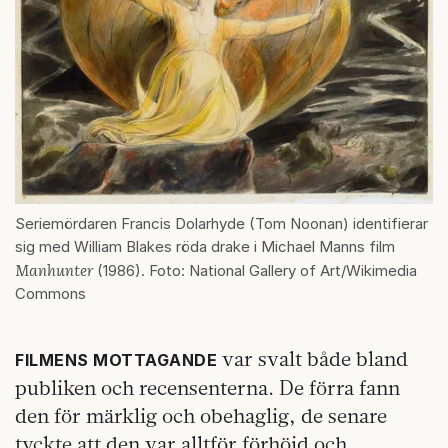
Seriemördaren Francis Dolarhyde (Tom Noonan) identifierar
sig med William Blakes röda drake i Michael Manns film
Manhunter
(1986). Foto: National Gallery of Art/Wikimedia
Commons
var svalt både bland
FILMENS MOTTAGANDE
publiken och recensenterna. De förra fann
den för märklig och obehaglig, de senare
tyckte att den var alltför förhöjd och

====

(Problem details): Each line from the one with "den för märklig och obehaglig, de senare" through the last line of the records must be written out word for word. Include nothing else.

(Solution for this exercise):
den för märklig och obehaglig, de senare
tyckte att den var alltför förhöjd och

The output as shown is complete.